Blakeslee is an artist and naturalist whose life and art are inspired by the beauty of this world. Rushing clouds, the weight and power of crashing surf, or the energy of the wind are described using texture, color and movement.
For the past 20 years, she has traveled the world, lecturing on a number of topics from the bears and wolves of the Arctic, to the leopard seals and whales of the Antarctic, as well as the turtles and fishes of the Great Barrier Reef.
Most summers Marylou works as a park ranger at Glacier Bay National Park in Alaska. Fall finds her guiding trips among the “ice experts,” the polar bears of Churchill, Manitoba. Her naturalist work in Antartica, in the austral summer, provides ample opportunities to share observations of interactions of ice, climate and marine life. By late winter, Baja beckons with grey whales birthing in warm lagoons, desert wildflowers in bloom, or finds her leading trips to Yellowstone Park for a glimpse of the winter world of the wolf.

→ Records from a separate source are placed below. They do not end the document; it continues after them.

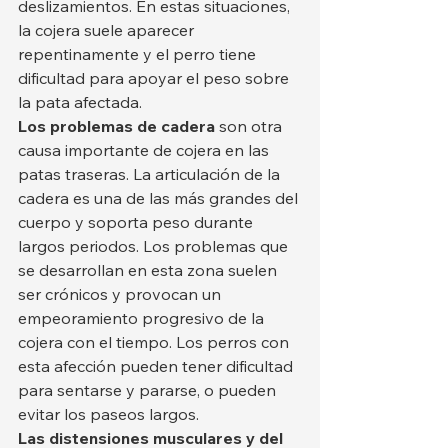
deslizamientos. En estas situaciones, 
la cojera suele aparecer 
repentinamente y el perro tiene 
dificultad para apoyar el peso sobre 
la pata afectada.
Los problemas de cadera
 son otra 
causa importante de cojera en las 
patas traseras. La articulación de la 
cadera es una de las más grandes del 
cuerpo y soporta peso durante 
largos periodos. Los problemas que 
se desarrollan en esta zona suelen 
ser crónicos y provocan un 
empeoramiento progresivo de la 
cojera con el tiempo. Los perros con 
esta afección pueden tener dificultad 
para sentarse y pararse, o pueden 
evitar los paseos largos.
Las distensiones musculares y del 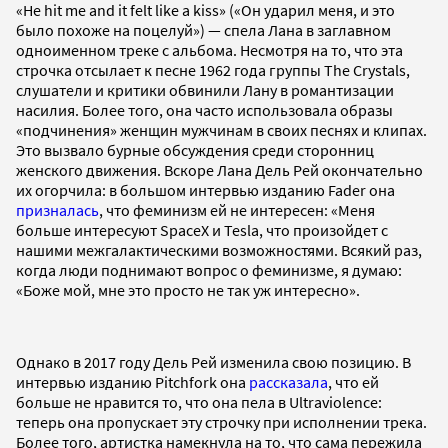
«He hit me and it felt like a kiss» («Он ударил меня, и это
было похоже на поцелуй») — спела Лана в заглавном
одноименном треке с альбома. Несмотря на то, что эта
строчка отсылает к песне 1962 года группы The Crystals,
слушатели и критики обвинили Лану в романтизации
насилия. Более того, она часто использовала образы
«подчинения» женщин мужчинам в своих песнях и клипах.
Это вызвало бурные обсуждения среди сторонниц
женского движения. Вскоре Лана Дель Рей окончательно
их огорчила: в большом интервью изданию Fader она
призналась
, что феминизм ей не интересен: «Меня
больше интересуют SpaceX и Tesla, что произойдет с
нашими межгалактическими возможностями. Всякий раз,
когда люди поднимают вопрос о феминизме, я думаю:
«Боже мой, мне это просто не так уж интересно».
Однако в 2017 году Дель Рей изменила свою позицию. В
интервью изданию Pitchfork она
рассказала
, что ей
больше не нравится то, что она пела в Ultraviolence:
теперь она пропускает эту строчку при исполнении трека.
Более того, артистка намекнула на то, что сама пережила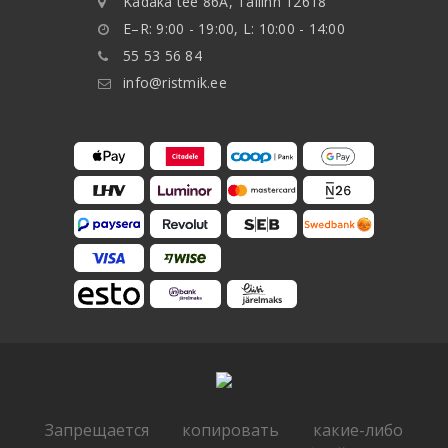
Kadaka tee 86A, Tallinn 12618
E–R: 9:00 - 19:00, L: 10:00 - 14:00
55 53 56 84
info@ristmik.ee
Запрещается копировать какие-либо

Blakeslee began her involvement with the natural world through her love for drawing and painting. Her work is included in collections across the country and internationally. She hopes her paintings “engage the viewer in an ongoing conversation about how we see the world.”
Learn more at www.rockhopperart.com.
Jimmy Talarico’s artwork is about value and hope. He repurposes “de-valued” materials, namely wax from used candles and ash from discarded paper waste, into objects of beauty. His art becomes a metaphor to address issues of social justice and our intimate struggles with self-worth. Included in this show is his new series “Am I Important?”

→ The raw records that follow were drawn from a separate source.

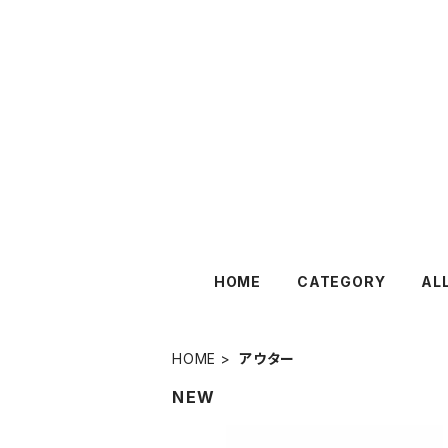
HOME
CATEGORY
AL
HOME
アウター
NEW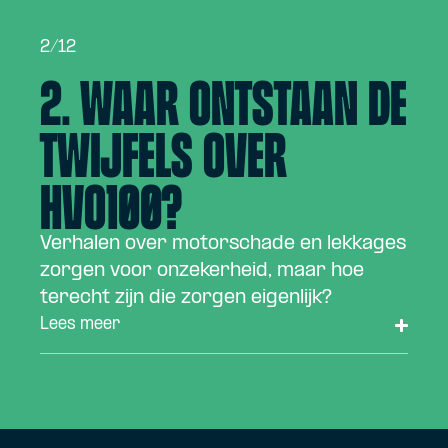
2/12
2. Waar ontstaan de
twijfels over
HVO100?
Verhalen over motorschade en lekkages
zorgen voor onzekerheid, maar hoe
terecht zijn die zorgen eigenlijk?
Lees meer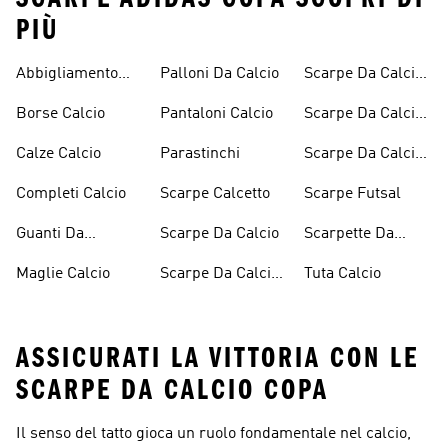
PIÙ
Abbigliamento
Palloni Da Calcio
Scarpe Da Calcio
Calcio
Nero
Borse Calcio
Pantaloni Calcio
Scarpe Da Calcio
Scontate
Calze Calcio
Parastinchi
Scarpe Da Calcio
Uomo
Completi Calcio
Scarpe Calcetto
Scarpe Futsal
Guanti Da
Scarpe Da Calcio
Scarpette Da
Portiere
Calcio Senza
Maglie Calcio
Scarpe Da Calcio
Tuta Calcio
Lacci
Bambino
ASSICURATI LA VITTORIA CON LE
SCARPE DA CALCIO COPA
Il senso del tatto gioca un ruolo fondamentale nel calcio,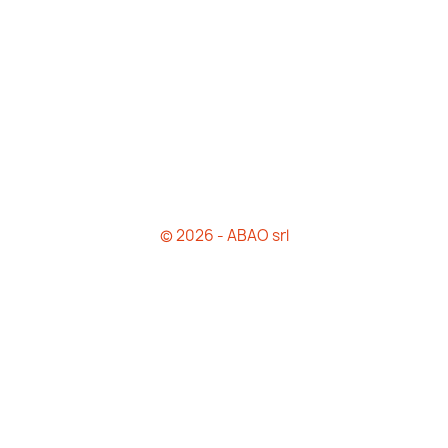
© 2026 - ABAO srl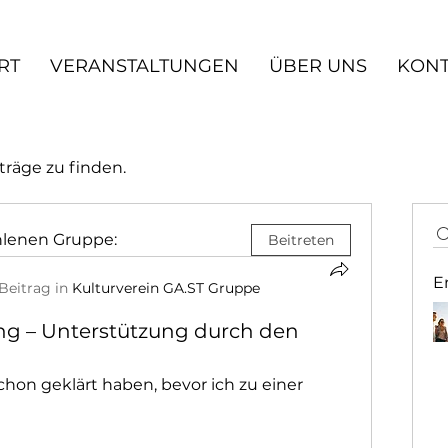
RT
VERANSTALTUNGEN
ÜBER UNS
KONT
träge zu finden.
hlenen Gruppe:
Beitreten
E
Beitrag in
Kulturverein GA.ST Gruppe
ng – Unterstützung durch den
hon geklärt haben, bevor ich zu einer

Talerico was born and raised south of Chicago, but left shortly after high school to start a life in Montana. He earned a bachelor’s in environmental design and a master’s in architecture from Montana State University, and currently works as a project designer for CTA Architects Engineers.
“My passion for the arts has always been a staple of who I am,” he says. Over the years, that passion inspired public poetry readings in high school, short experimental films in San Diego, furniture design and construction, and two- and three-dimensional art in all media.
His typically begins his current body of work by creating a wax-and-ash slurry. “The wax I use is from candles I purchase at local thrift stores for a very specific reason, they have a memory,” he says. He gleans ash from burning discarded cardboard, mixes it with the wax, and creates a textured black slurry that he trowels onto raw canvas, shapes, and allows to dry. Other materials may include plaster, fabric, wood, flowers or metal. He also adds color for contrast with the black ash.